Foi o momento mais inesperado de uma visita com a solenidade das grandes ocasiões, coreografada até ao mais pequeno detalhe – o Japão, contam as agências, esteve colado à televisão para ver até onde iria o Presidente norte-americano no gesto que o país espera há 71 anos. Obama foi contido no discurso, mas as breves palavras que trocou com dois sobreviventes testemunharam o que ele próprio tinha dito pouco antes: a actual aliança entre o Japão e os Estados Unidos mostra que “mesmo as divisões mais dolorosas podem ser ultrapassadas” e que “os antigos inimigos podem tornar-se não só parceiros, como os melhores amigos e os mais fortes aliados”.
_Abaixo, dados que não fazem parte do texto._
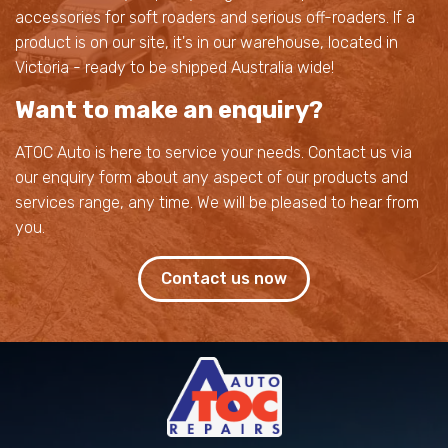
accessories for soft roaders and serious off-roaders. If a
product is on our site, it's in our warehouse, located in
Victoria - ready to be shipped Australia wide!
Want to make an enquiry?
ATOC Auto is here to service your needs. Contact us via
our enquiry form about any aspect of our products and
services range, any time. We will be pleased to hear from
you.
Contact us now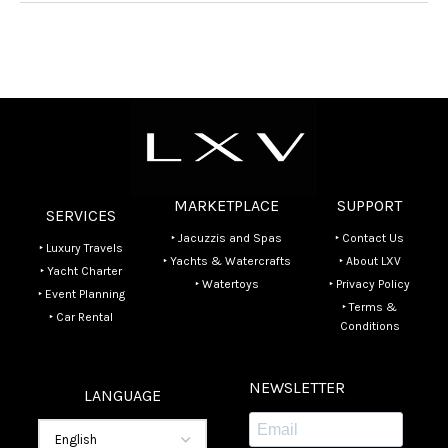
MARKETPLACE
SUPPORT
SERVICES
‣ Jacuzzis and Spas
‣ Contact Us
‣ Luxury Travels
‣ Yachts & Watercrafts
‣ About LXV
‣ Yacht Charter
‣ Watertoys
‣ Privacy Policy
‣ Event Planning
‣ Terms &
‣ Car Rental
Conditions
NEWSLETTER
LANGUAGE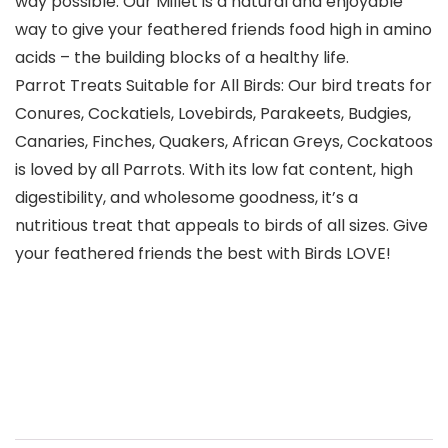
way possible. Our Millet is a natural and enjoyable
way to give your feathered friends food high in amino
acids – the building blocks of a healthy life.
Parrot Treats Suitable for All Birds: Our bird treats for
Conures, Cockatiels, Lovebirds, Parakeets, Budgies,
Canaries, Finches, Quakers, African Greys, Cockatoos
is loved by all Parrots. With its low fat content, high
digestibility, and wholesome goodness, it’s a
nutritious treat that appeals to birds of all sizes. Give
your feathered friends the best with Birds LOVE!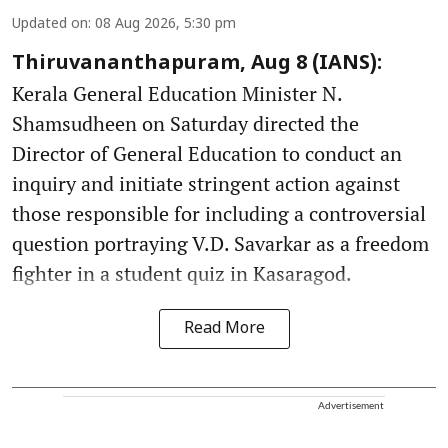
Updated on
:
08 Aug 2026, 5:30 pm
Thiruvananthapuram, Aug 8 (IANS):
Kerala General Education Minister N.
Shamsudheen on Saturday directed the
Director of General Education to conduct an
inquiry and initiate stringent action against
those responsible for including a controversial
question portraying V.D. Savarkar as a freedom
fighter in a student quiz in Kasaragod.
Read More
Advertisement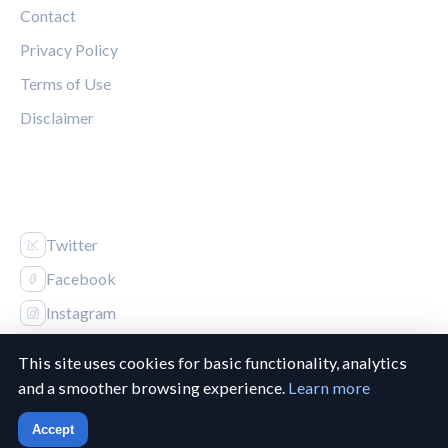
Contact
Privacy Policy
Terms of Use
Disclaimer
FOLLOW US
Twitter
Facebook
Instagram
This site uses cookies for basic functionality, analytics
and a smoother browsing experience.
Learn more
© 2026 Canucks Chronicle. All rights reserved.
Accept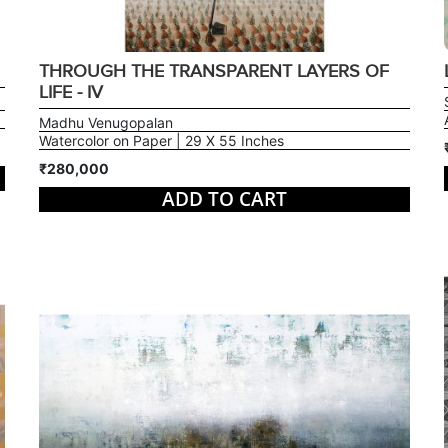
THROUGH THE TRANSPARENT LAYERS OF
LIFE - IV
Madhu Venugopalan
Watercolor on Paper | 29 X 55 Inches
₹280,000
ADD TO CART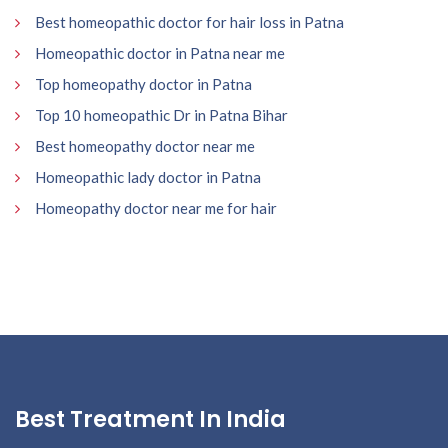
Best homeopathic doctor for hair loss in Patna
Homeopathic doctor in Patna near me
Top homeopathy doctor in Patna
Top 10 homeopathic Dr in Patna Bihar
Best homeopathy doctor near me
Homeopathic lady doctor in Patna
Homeopathy doctor near me for hair
Best Treatment In India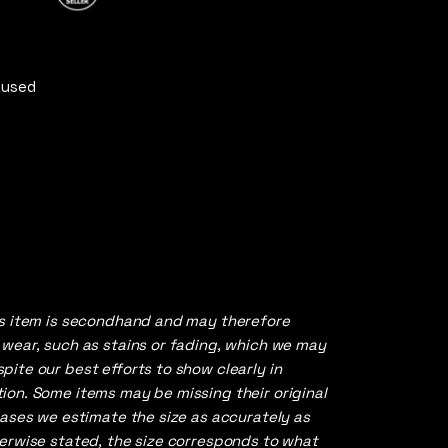
of 5
 used
is item is secondhand and may therefore
 wear, such as stains or fading, which we may
ite our best efforts to show clearly in
ion. Some items may be missing their original
cases we estimate the size as accurately as
herwise stated, the size corresponds to what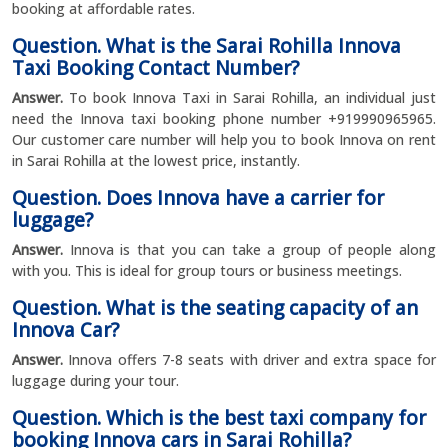
booking at affordable rates.
Question. What is the Sarai Rohilla Innova
Taxi Booking Contact Number?
Answer.
To book Innova Taxi in Sarai Rohilla, an individual just
need the Innova taxi booking phone number +919990965965.
Our customer care number will help you to book Innova on rent
in Sarai Rohilla at the lowest price, instantly.
Question. Does Innova have a carrier for
luggage?
Answer.
Innova is that you can take a group of people along
with you. This is ideal for group tours or business meetings.
Question. What is the seating capacity of an
Innova Car?
Answer.
Innova offers 7-8 seats with driver and extra space for
luggage during your tour.
Question. Which is the best taxi company for
booking Innova cars in Sarai Rohilla?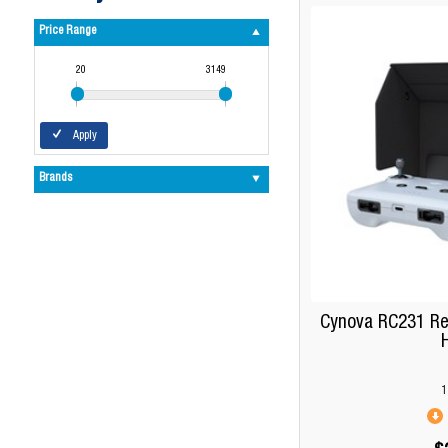
Price Range
20
3149
Apply
Brands
Cynova RC231 Re
1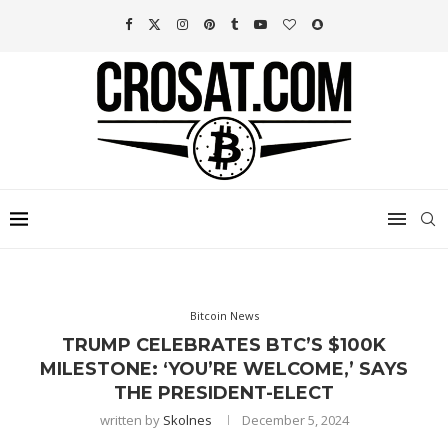
Bitcoin News
TRUMP CELEBRATES BTC’S $100K
MILESTONE: ‘YOU’RE WELCOME,’ SAYS
THE PRESIDENT-ELECT
written by
Skolnes
December 5, 2024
Obama esteve menos de duas horas em Hiroxima, o bastante para visitar o museu do parque onde estão reunidos testemunhos do horror que varreu a cidade quando a 6 de Agosto de 1945 a Força Aérea norte-americana largou a primeira das duas únicas bombas nucleares alguma vez usadas contra seres humanos. Dezenas de milhares de pessoas morreram instantaneamente, num balanço que se elevaria até 140 mil mortos no final desse ano. A cidade de Nagasáqui seria arrasada três dias depois, num ataque que matou 74 mil pessoas e selou a rendição japonesa, pondo fim a seis anos de guerra.
“Numa manhã luminosa sem nuvens, a morte veio do céu e o mundo mudou”, disse Obama, depois de, em silêncio e com uma leve vénia, colocar uma coroa de flores brancas frente ao cenotáfio onde estão inscritos os nomes de todas as vítimas. À sua frente, na terra queimada que é hoje o Parque Memorial da Paz ardia a chama eterna e, em pano de fundo, erguia-se a cúpula emblemática de um dos raros edifícios que a força da explosão não arrasou.
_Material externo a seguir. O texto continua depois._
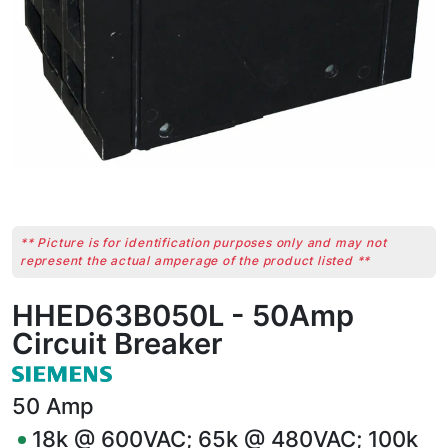
** Picture is for identification purposes only and may not
represent the actual amperage of the product listed **
HHED63B050L - 50Amp
Circuit Breaker
50
Amp
18k @ 600VAC; 65k @ 480VAC; 100k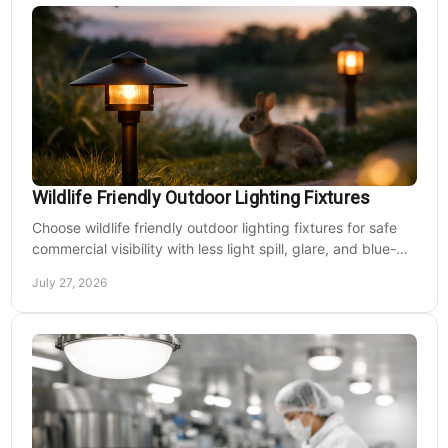
Wildlife Friendly Outdoor Lighting Fixtures
Choose wildlife friendly outdoor lighting fixtures for safe
commercial visibility with less light spill, glare, and blue-
rich output at night on site.
July 27, 2026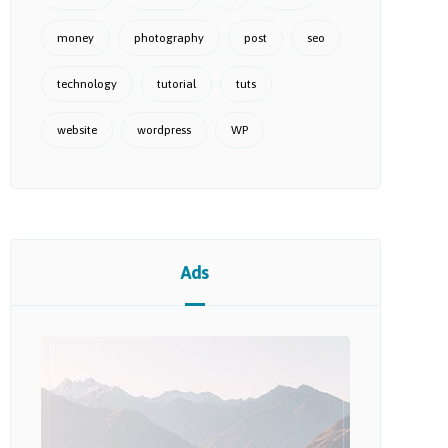
money
photography
post
seo
technology
tutorial
tuts
website
wordpress
WP
Ads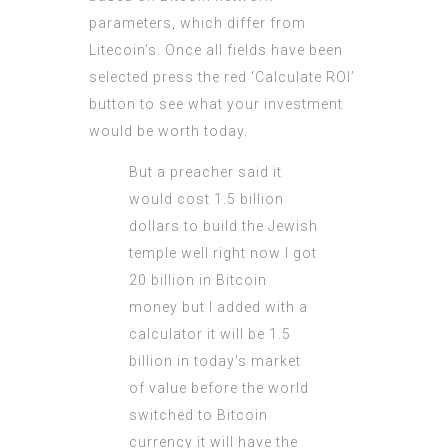
parameters, which differ from
Litecoin’s. Once all fields have been
selected press the red ‘Calculate ROI’
button to see what your investment
would be worth today.
But a preacher said it
would cost 1.5 billion
dollars to build the Jewish
temple well right now I got
20 billion in Bitcoin
money but I added with a
calculator it will be 1.5
billion in today’s market
of value before the world
switched to Bitcoin
currency it will have the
Histórica, a visita a Hiroxima provocou grande debate, nos Estados Unidos, no Japão e também na China, o grande adversário actual de ambos, que vê nesta deslocação uma tentativa de branqueamento do passado e uma união de forças contra os interesses de Pequim. Obama avisou que não iria revisitar a decisão tomada pelo Presidente Harry Truman, nem pedir desculpas (nos EUA prevalece a visão de que o uso das bombas foi justificado para pôr fim ao conflito). O seu objectivo, insistiu, era homenagear os mortos – não só os de Hiroxima e Nagasáqui, mas de todos os que morreram nos seis anos de guerra – e insistir na urgência de um desarmamento nuclear.
“Uma revolução moral”
“Porque viemos a este lugar, a Hiroxima? Viemos para reflectir sobre a terrível força libertada num passado não tão distante assim. Viemos para homenagear os mortos”, disse Obama, tendo o primeiro-ministro japonês, Shinzo Abe, ao seu lado. Nascido 16 anos depois do fim da II Guerra, mas com o peso da História sobre os ombros, Obama evocou “o momento em que a bomba caiu” e “o horror das crianças confusas perante aquilo que os seus olhos viam”.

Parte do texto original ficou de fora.